Other standard portal stuff
By this I mean:

  • Karma Points
  • Discussion Boards
  • Surveys
  • Anything else those people come up with on their own


This is a lot of work, not from the Wireless or the technical side. It’s a big deal for someone to moderate and maintain such a website.

Unfortunately, what network admin wants to moderate one highly social website, let alone a dozen?

The people who excel at maintaining web communities are not necessarily the same folks who set up the networks.


We should integrate wi-fi and multi-network handling into portal software so we extend what Content Managers do and let them spread wifi themselves.


From the standard NYCwireless point-of-view, the answer seems to me: get up a LAMP-post.

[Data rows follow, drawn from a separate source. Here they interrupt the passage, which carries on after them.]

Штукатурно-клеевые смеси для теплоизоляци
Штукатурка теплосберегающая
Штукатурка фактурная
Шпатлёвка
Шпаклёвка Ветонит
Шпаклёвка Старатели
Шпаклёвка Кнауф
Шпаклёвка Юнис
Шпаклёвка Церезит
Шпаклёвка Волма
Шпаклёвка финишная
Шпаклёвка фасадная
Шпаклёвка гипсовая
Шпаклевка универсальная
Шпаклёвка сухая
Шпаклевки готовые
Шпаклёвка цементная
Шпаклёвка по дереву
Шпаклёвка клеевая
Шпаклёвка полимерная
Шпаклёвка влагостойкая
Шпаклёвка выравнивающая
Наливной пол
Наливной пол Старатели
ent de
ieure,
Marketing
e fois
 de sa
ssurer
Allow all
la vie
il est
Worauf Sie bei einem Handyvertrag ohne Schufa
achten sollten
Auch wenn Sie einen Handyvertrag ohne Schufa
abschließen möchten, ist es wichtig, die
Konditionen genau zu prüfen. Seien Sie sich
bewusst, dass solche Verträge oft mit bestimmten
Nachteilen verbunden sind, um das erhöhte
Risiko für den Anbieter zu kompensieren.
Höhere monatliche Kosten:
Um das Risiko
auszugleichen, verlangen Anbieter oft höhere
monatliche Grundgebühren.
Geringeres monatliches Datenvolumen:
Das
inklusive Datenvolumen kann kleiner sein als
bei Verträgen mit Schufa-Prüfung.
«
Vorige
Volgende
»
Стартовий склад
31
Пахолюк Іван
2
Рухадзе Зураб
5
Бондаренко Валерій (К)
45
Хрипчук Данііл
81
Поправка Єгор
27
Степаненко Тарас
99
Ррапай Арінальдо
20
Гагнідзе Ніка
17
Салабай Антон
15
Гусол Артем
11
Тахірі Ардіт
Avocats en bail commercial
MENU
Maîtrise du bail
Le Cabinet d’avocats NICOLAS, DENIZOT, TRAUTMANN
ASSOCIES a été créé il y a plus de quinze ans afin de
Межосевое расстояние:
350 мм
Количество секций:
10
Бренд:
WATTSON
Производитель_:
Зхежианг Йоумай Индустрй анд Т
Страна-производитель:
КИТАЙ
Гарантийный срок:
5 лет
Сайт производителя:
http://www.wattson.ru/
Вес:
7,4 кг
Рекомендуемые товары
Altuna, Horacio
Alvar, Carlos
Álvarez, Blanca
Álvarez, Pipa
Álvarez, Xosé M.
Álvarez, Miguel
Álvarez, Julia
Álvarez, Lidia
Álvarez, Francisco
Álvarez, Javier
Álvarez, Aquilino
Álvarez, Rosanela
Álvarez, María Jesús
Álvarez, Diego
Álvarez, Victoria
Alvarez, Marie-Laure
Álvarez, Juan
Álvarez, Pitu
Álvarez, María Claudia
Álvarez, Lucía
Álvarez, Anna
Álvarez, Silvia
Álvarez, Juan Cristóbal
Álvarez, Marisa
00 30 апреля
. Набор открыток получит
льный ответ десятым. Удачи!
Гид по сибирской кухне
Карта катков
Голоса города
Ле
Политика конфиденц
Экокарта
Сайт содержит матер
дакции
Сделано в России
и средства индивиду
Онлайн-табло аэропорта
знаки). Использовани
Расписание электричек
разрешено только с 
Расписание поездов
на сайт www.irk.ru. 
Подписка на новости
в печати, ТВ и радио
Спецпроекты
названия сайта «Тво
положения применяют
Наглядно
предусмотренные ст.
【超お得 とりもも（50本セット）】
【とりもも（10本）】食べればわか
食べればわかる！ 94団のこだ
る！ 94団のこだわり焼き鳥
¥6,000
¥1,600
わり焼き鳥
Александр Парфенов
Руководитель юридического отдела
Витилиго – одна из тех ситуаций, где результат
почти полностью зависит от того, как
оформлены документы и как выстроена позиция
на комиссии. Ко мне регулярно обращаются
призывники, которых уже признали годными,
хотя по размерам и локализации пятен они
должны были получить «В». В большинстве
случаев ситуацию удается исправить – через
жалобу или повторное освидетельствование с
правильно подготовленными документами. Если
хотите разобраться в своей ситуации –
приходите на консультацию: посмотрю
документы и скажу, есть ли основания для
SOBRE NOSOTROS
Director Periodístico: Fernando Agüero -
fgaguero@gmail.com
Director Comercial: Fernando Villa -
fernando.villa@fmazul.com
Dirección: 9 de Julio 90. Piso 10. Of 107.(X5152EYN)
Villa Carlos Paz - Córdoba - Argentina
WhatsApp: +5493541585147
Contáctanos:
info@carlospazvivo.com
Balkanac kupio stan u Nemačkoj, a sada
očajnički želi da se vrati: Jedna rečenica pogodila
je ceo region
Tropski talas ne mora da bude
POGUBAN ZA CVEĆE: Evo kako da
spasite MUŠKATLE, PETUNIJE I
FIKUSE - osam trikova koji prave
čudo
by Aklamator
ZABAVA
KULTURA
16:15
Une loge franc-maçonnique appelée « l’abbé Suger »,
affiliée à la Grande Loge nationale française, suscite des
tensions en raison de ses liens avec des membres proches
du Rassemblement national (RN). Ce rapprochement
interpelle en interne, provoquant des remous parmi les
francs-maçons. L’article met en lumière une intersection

What’s a LAMP-post? Well, the platform is Linux-Apache-MySQL-PHP (LAMP), and it’s a portal that will take posts. More importantly, a LAMP-post is a  physical fixture in the community. It’s there. People gather can meet at the LAMP-post. If it’s got connectivity (a phone), someone not at the lamp-post can talk to someone who is.

This is the recipe I see from the technical side:

  1. Set up a Debian box with three NICS and the usual three-port router configuration (wireless network, private network, and Internet connection)
  2. Set up the LAMP-post on the same box or behind it. That’s A Linux-Apache-MySQL-PHP configuration with a broadly used, actively developed open-source portal on top (PostNuke, PHPnuke, MyPHPNuke, etc.)
  3. Install NoCatAuth (to do authentication) to drop users on your portal homepage
  4. Work to enhance the portal software to recognize and categorize users by their IP address (local, global) rather than just registered and non-registered like they do now.

That’s all.

P.S. The LAMP-post thing is a bald attempt at coinage. You can call the thing a hotspot if you want.  I just think the lamppost metaphor works better.